**Exercise details:** An exact copy of all the data, minus the images, is required.

'''

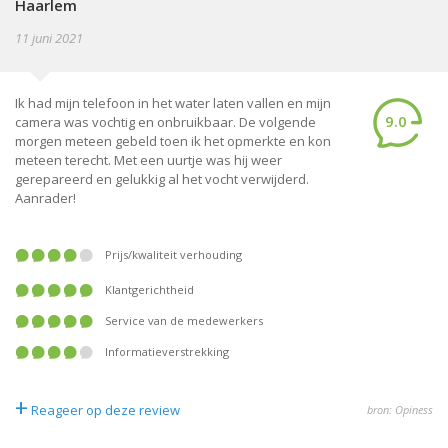
Haarlem
11 juni 2021
Ik had mijn telefoon in het water laten vallen en mijn
9.0
camera was vochtig en onbruikbaar. De volgende
morgen meteen gebeld toen ik het opmerkte en kon
meteen terecht. Met een uurtje was hij weer
gerepareerd en gelukkig al het vocht verwijderd.
Aanrader!
prijs/kwaliteit verhouding
klantgerichtheid
service van de medewerkers
informatieverstrekking
+
Reageer op deze review
bron: Opiness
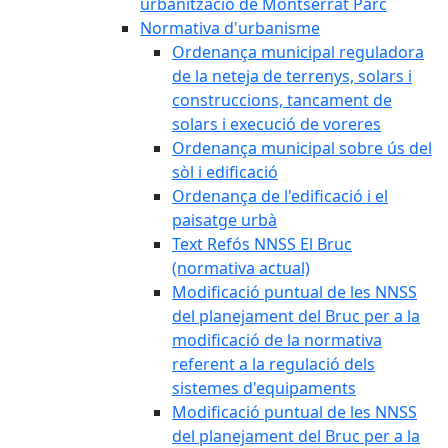
urbanització de Montserrat Parc
Normativa d'urbanisme
Ordenança municipal reguladora
de la neteja de terrenys, solars i
construccions, tancament de
solars i execució de voreres
Ordenança municipal sobre ús del
sòl i edificació
Ordenança de l'edificació i el
paisatge urbà
Text Refós NNSS El Bruc
(normativa actual)
Modificació puntual de les NNSS
del planejament del Bruc per a la
modificació de la normativa
referent a la regulació dels
sistemes d'equipaments
Modificació puntual de les NNSS
del planejament del Bruc per a la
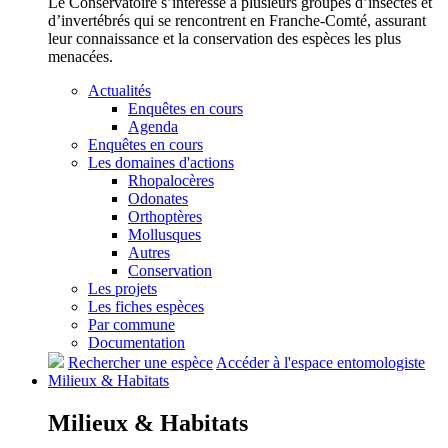
Le Conservatoire s’intéresse à plusieurs groupes d’insectes et
d’invertébrés qui se rencontrent en Franche-Comté, assurant
leur connaissance et la conservation des espèces les plus
menacées.
Actualités
Enquêtes en cours
Agenda
Enquêtes en cours
Les domaines d'actions
Rhopalocères
Odonates
Orthoptères
Mollusques
Autres
Conservation
Les projets
Les fiches espèces
Par commune
Documentation
Rechercher une espèce
Accéder à l'espace entomologiste
Milieux &
Habitats
Milieux &
Habitats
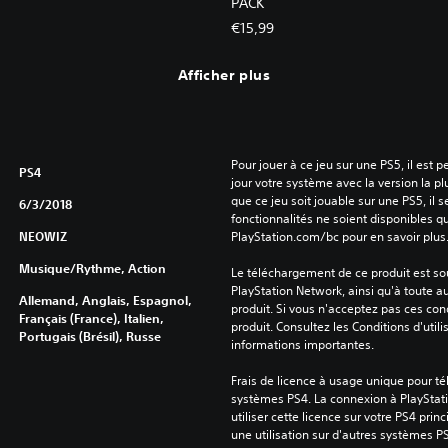
PACK
€15,99
Afficher plus
Pour jouer à ce jeu sur une PS5, il est 
PS4
jour votre système avec la version la pl
que ce jeu soit jouable sur une PS5, il s
6/3/2018
fonctionnalités ne soient disponibles q
NEOWIZ
PlayStation.com/bc pour en savoir plus
Musique/Rythme, Action
Le téléchargement de ce produit est sou
PlayStation Network, ainsi qu'à toute au
Allemand, Anglais, Espagnol,
produit. Si vous n'acceptez pas ces cond
Français (France), Italien,
produit. Consultez les Conditions d'utili
Portugais (Brésil), Russe
informations importantes.
Frais de licence à usage unique pour tél
systèmes PS4. La connexion à PlayStati
utiliser cette licence sur votre PS4 princ
une utilisation sur d'autres systèmes P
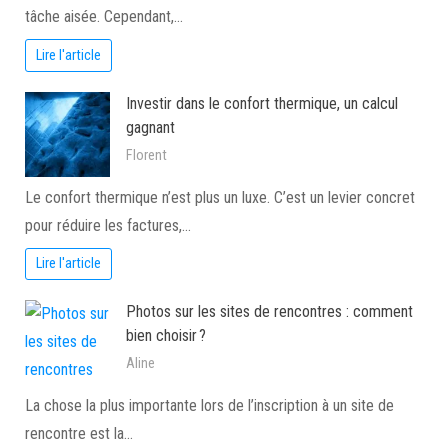
tâche aisée. Cependant,…
Lire l'article
Investir dans le confort thermique, un calcul
gagnant
Florent
Le confort thermique n’est plus un luxe. C’est un levier concret
pour réduire les factures,…
Lire l'article
Photos sur les sites de rencontres : comment
bien choisir ?
Aline
La chose la plus importante lors de l’inscription à un site de
rencontre est la…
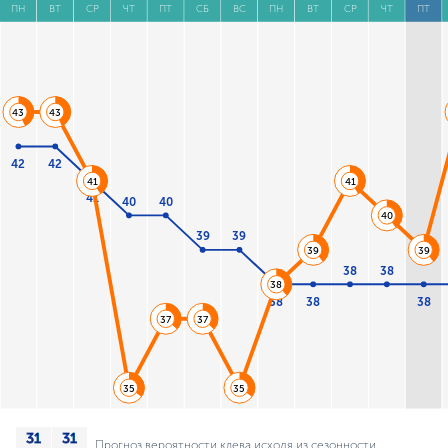
ПН
ВТ
СР
ЧТ
ПТ
СБ
ВС
ПН
ВТ
СР
ЧТ
ПТ
43
43
42
42
41
41
41
40
40
40
39
39
39
39
38
38
38
38
38
38
37
37
35
35
Прогноз вероятности клева исходя из сезонности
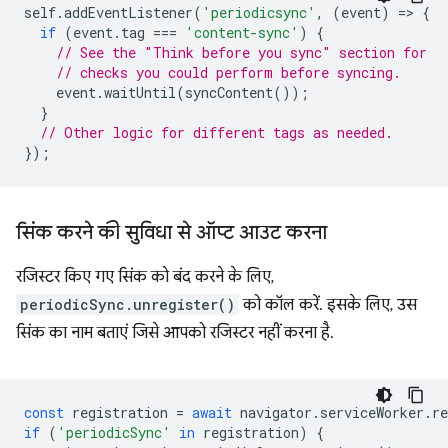
self
.
addEventListener
(
'periodicsync'
,
(
event
)
=
>
{
if
(
event
.
tag
===
'content-sync'
)
{
// See the "Think before you sync" section for
// checks you could perform before syncing.
event
.
waitUntil
(
syncContent
());
}
// Other logic for different tags as needed.
});
सिंक करने की सुविधा से ऑप्ट आउट करना
रजिस्टर किए गए सिंक को बंद करने के लिए,
periodicSync.unregister()
को कॉल करें. इसके लिए, उस
सिंक का नाम बताएं जिसे आपको रजिस्टर नहीं करना है.
const
registration
=
await
navigator
.
serviceWorker
.
re
if
(
'periodicSync'
in
registration
)
{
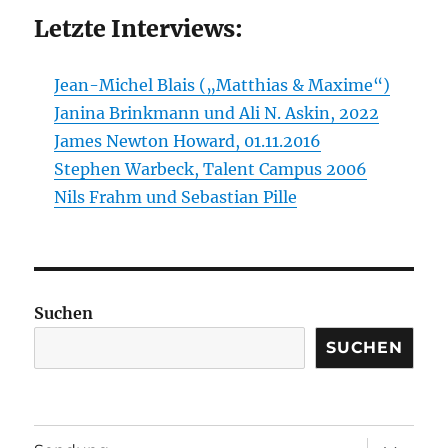
Letzte Interviews:
Jean-Michel Blais („Matthias & Maxime“)
Janina Brinkmann und Ali N. Askin, 2022
James Newton Howard, 01.11.2016
Stephen Warbeck, Talent Campus 2006
Nils Frahm und Sebastian Pille
Suchen
SUCHEN
Unterme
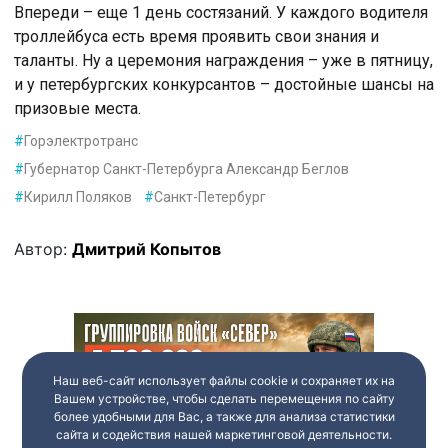
Впереди – еще 1 день состязаний. У каждого водителя
троллейбуса есть время проявить свои знания и
таланты. Ну а церемония награждения – уже в пятницу,
и у петербургских конкурсантов – достойные шансы на
призовые места.
#
Горэлектротранс
#
Губернатор Санкт-Петербурга Александр Беглов
#
Кирилл Поляков
#
Санкт-Петербург
Автор:
Дмитрий Копытов
Наш веб-сайт использует файлы cookie и сохраняет их на
Вашем устройстве, чтобы сделать перемещения по сайту
более удобными для Вас, а также для анализа статистики
сайта и содействия нашей маркетинговой деятельности.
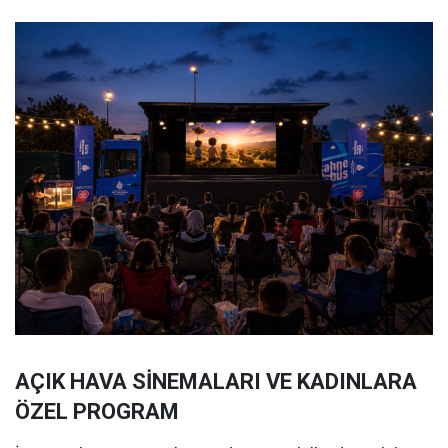
AÇIK HAVA SİNEMALARI VE KADINLARA
ÖZEL PROGRAM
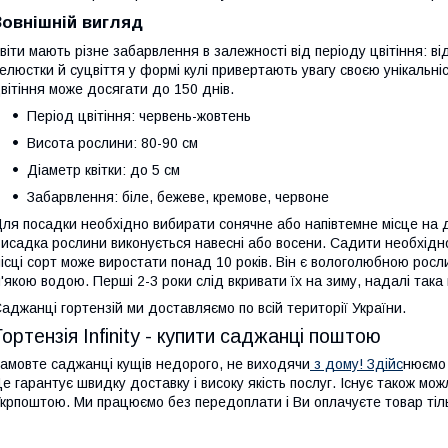
Зовнішній вигляд
віти мають різне забарвлення в залежності від періоду цвітіння: ві
елюстки й суцвіття у формі кулі привертають увагу своєю унікальні
вітіння може досягати до 150 днів.
Період цвітіння: червень-жовтень
Висота рослини: 80-90 см
Діаметр квітки: до 5 см
Забарвлення: біле, бежеве, кремове, червоне
ля посадки необхідно вибирати сонячне або напівтемне місце на д
исадка рослини виконується навесні або восени. Садити необхідно
ісці сорт може виростати понад 10 років. Він є вологолюбною рос
'якою водою. Перші 2-3 роки слід вкривати їх на зиму, надалі така
аджанці гортензій
ми доставляємо по всій території України.
Гортензія Infinity - купити саджанці поштою
амовте саджанці кущів недорого, не виходячи
з дому! Здійс
нюємо 
е гарантує швидку доставку і високу якість послуг. Існує також м
крпоштою. Ми працюємо без передоплати і Ви оплачуєте товар тіль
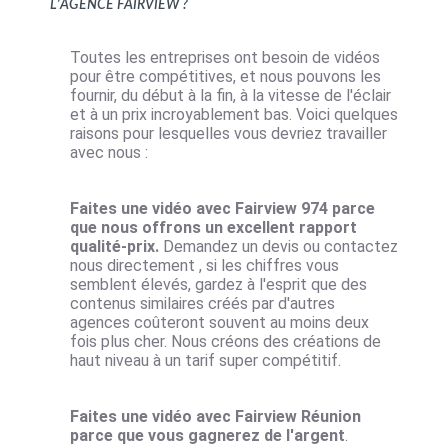
l'agence Fairview ?
Toutes les entreprises ont besoin de vidéos
pour être compétitives, et nous pouvons les
fournir, du début à la fin, à la vitesse de l'éclair
et à un prix incroyablement bas. Voici quelques
raisons pour lesquelles vous devriez travailler
avec nous :
Faites une vidéo avec Fairview 974 parce
que nous offrons un excellent rapport
qualité-prix.
Demandez un devis ou contactez
nous directement , si les chiffres vous
semblent élevés, gardez à l'esprit que des
contenus similaires créés par d'autres
agences coûteront souvent au moins deux
fois plus cher. Nous créons des créations de
haut niveau à un tarif super compétitif.
Faites une vidéo avec Fairview Réunion
parce que vous gagnerez de l'argent
.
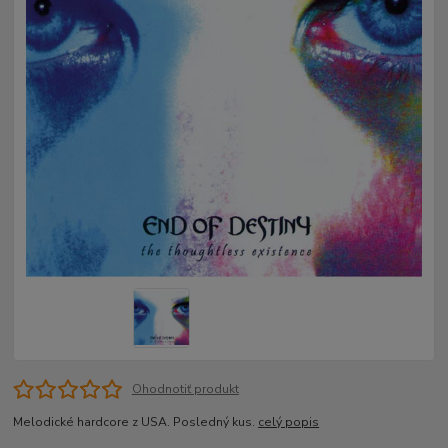
Ohodnotiť produkt
Melodické hardcore z USA. Posledný kus.
celý popis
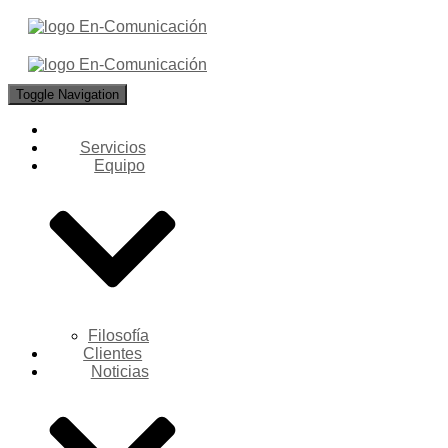
Toggle Navigation
Servicios
Equipo
Filosofía
Clientes
Noticias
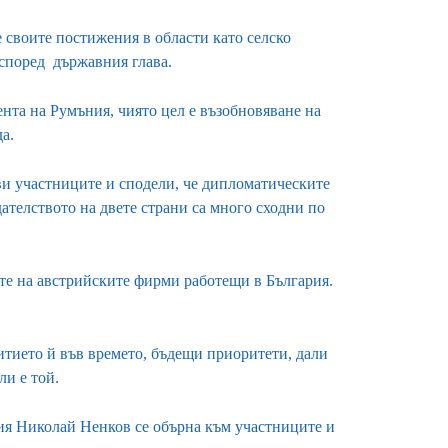
 своите постижения в области като селско
 според държавния глава.
ента на Румъния, чиято цел е възобновяване на
а.
и участниците и сподели, че дипломатическите
телството на двете страни са много сходни по
те на австрийските фирми работещи в България.
итието й във времето, бъдещи приоритети, дали
ли е той.
ия Николай Ненков се обърна към участниците и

'''

**Output for this exercise:**
Haarlem
11 juni 2021
Ik had mijn telefoon in het water laten vallen en mijn
9.0
camera was vochtig en onbruikbaar. De volgende
morgen meteen gebeld toen ik het opmerkte en kon
meteen terecht. Met een uurtje was hij weer
gerepareerd en gelukkig al het vocht verwijderd.
Aanrader!
prijs/kwaliteit verhouding
klantgerichtheid
service van de medewerkers
informatieverstrekking
+
Reageer op deze review
bron: Opiness
urbanització de Montserrat Parc
Normativa d'urbanisme
Ordenança municipal reguladora
de la neteja de terrenys, solars i
construccions, tancament de
solars i execució de voreres
Ordenança municipal sobre ús del
sòl i edificació
Ordenança de l'edificació i el
paisatge urbà
Text Refós NNSS El Bruc
(normativa actual)
Modificació puntual de les NNSS
del planejament del Bruc per a la
modificació de la normativa
referent a la regulació dels
sistemes d'equipaments
Modificació puntual de les NNSS
del planejament del Bruc per a la
Le Conservatoire s’intéresse à plusieurs groupes d’insectes et
d’invertébrés qui se rencontrent en Franche-Comté, assurant
leur connaissance et la conservation des espèces les plus
menacées.
Actualités
Enquêtes en cours
Agenda
Enquêtes en cours
Les domaines d'actions
Rhopalocères
Odonates
Orthoptères
Mollusques
Autres
Conservation
Les projets
Les fiches espèces
Par commune
Documentation
Rechercher une espèce
Accéder à l'espace entomologiste
Milieux &
Habitats
Milieux &
Habitats
PACK
€15,99
Afficher plus
Pour jouer à ce jeu sur une PS5, il est 
PS4
jour votre système avec la version la pl
que ce jeu soit jouable sur une PS5, il s
6/3/2018
fonctionnalités ne soient disponibles q
NEOWIZ
PlayStation.com/bc pour en savoir plus
Musique/Rythme, Action
Le téléchargement de ce produit est sou
PlayStation Network, ainsi qu'à toute au
Allemand, Anglais, Espagnol,
produit. Si vous n'acceptez pas ces cond
Français (France), Italien,
produit. Consultez les Conditions d'utili
Portugais (Brésil), Russe
informations importantes.
Frais de licence à usage unique pour tél
systèmes PS4. La connexion à PlayStati
utiliser cette licence sur votre PS4 princ
une utilisation sur d'autres systèmes P
tâche aisée. Cependant,…
Lire l'article
Investir dans le confort thermique, un calcul
gagnant
Florent
Le confort thermique n’est plus un luxe. C’est un levier concret
pour réduire les factures,…
Lire l'article
Photos sur les sites de rencontres : comment
bien choisir ?
Aline
La chose la plus importante lors de l’inscription à un site de
rencontre est la…
ПН
ВТ
СР
ЧТ
ПТ
СБ
ВС
ПН
ВТ
СР
ЧТ
ПТ
43
43
42
42
41
41
41
40
40
40
39
39
39
39
38
38
38
38
38
38
37
37
35
35
Прогноз вероятности клева исходя из сезонности
self
.
addEventListener
(
'periodicsync'
,
(
event
)
=
>
{
if
(
event
.
tag
===
'content-sync'
)
{
// See the "Think before you sync" section for
// checks you could perform before syncing.
event
.
waitUntil
(
syncContent
());
}
// Other logic for different tags as needed.
});
सिंक करने की सुविधा से ऑप्ट आउट करना
रजिस्टर किए गए सिंक को बंद करने के लिए,
periodicSync.unregister()
को कॉल करें. इसके लिए, उस
सिंक का नाम बताएं जिसे आपको रजिस्टर नहीं करना है.
const
registration
=
await
navigator
.
serviceWorker
.
re
if
(
'periodicSync'
in
registration
)
{
Letzte Interviews:
Jean-Michel Blais („Matthias & Maxime“)
Janina Brinkmann und Ali N. Askin, 2022
James Newton Howard, 01.11.2016
Stephen Warbeck, Talent Campus 2006
Nils Frahm und Sebastian Pille
Suchen
SUCHEN
Unterme
Впереди – еще 1 день состязаний. У каждого водителя
троллейбуса есть время проявить свои знания и
таланты. Ну а церемония награждения – уже в пятницу,
и у петербургских конкурсантов – достойные шансы на
призовые места.
#
Горэлектротранс
#
Губернатор Санкт-Петербурга Александр Беглов
#
Кирилл Поляков
#
Санкт-Петербург
Автор:
Дмитрий Копытов
Наш веб-сайт использует файлы cookie и сохраняет их на
Вашем устройстве, чтобы сделать перемещения по сайту
более удобными для Вас, а также для анализа статистики
сайта и содействия нашей маркетинговой деятельности.
AÇIK HAVA SİNEMALARI VE KADINLARA
ÖZEL PROGRAM
Зовнішній вигляд
віти мають різне забарвлення в залежності від періоду цвітіння: ві
елюстки й суцвіття у формі кулі привертають увагу своєю унікальні
вітіння може досягати до 150 днів.
Період цвітіння: червень-жовтень
Висота рослини: 80-90 см
Діаметр квітки: до 5 см
Забарвлення: біле, бежеве, кремове, червоне
ля посадки необхідно вибирати сонячне або напівтемне місце на д
исадка рослини виконується навесні або восени. Садити необхідно
ісці сорт може виростати понад 10 років. Він є вологолюбною рос
'якою водою. Перші 2-3 роки слід вкривати їх на зиму, надалі така
аджанці гортензій
ми доставляємо по всій території України.
Гортензія Infinity - купити саджанці поштою
амовте саджанці кущів недорого, не виходячи
з дому! Здійс
нюємо 
е гарантує швидку доставку і високу якість послуг. Існує також м
крпоштою. Ми працюємо без передоплати і Ви оплачуєте товар тіль
l'agence Fairview ?
Toutes les entreprises ont besoin de vidéos
pour être compétitives, et nous pouvons les
fournir, du début à la fin, à la vitesse de l'éclair
et à un prix incroyablement bas. Voici quelques
raisons pour lesquelles vous devriez travailler
avec nous :
Faites une vidéo avec Fairview 974 parce
que nous offrons un excellent rapport
qualité-prix.
Demandez un devis ou contactez
nous directement , si les chiffres vous
semblent élevés, gardez à l'esprit que des
contenus similaires créés par d'autres
agences coûteront souvent au moins deux
fois plus cher. Nous créons des créations de
haut niveau à un tarif super compétitif.
Faites une vidéo avec Fairview Réunion
parce que vous gagnerez de l'argent
.
Ohodnotiť produkt
Melodické hardcore z USA. Posledný kus.
celý popis
Toggle Navigation
Servicios
Equipo
Filosofía
Clientes
Noticias
 своите постижения в области като селско
 според държавния глава.
ента на Румъния, чиято цел е възобновяване на
а.
и участниците и сподели, че дипломатическите
телството на двете страни са много сходни по
те на австрийските фирми работещи в България.
итието й във времето, бъдещи приоритети, дали
ли е той.
ия Николай Ненков се обърна към участниците и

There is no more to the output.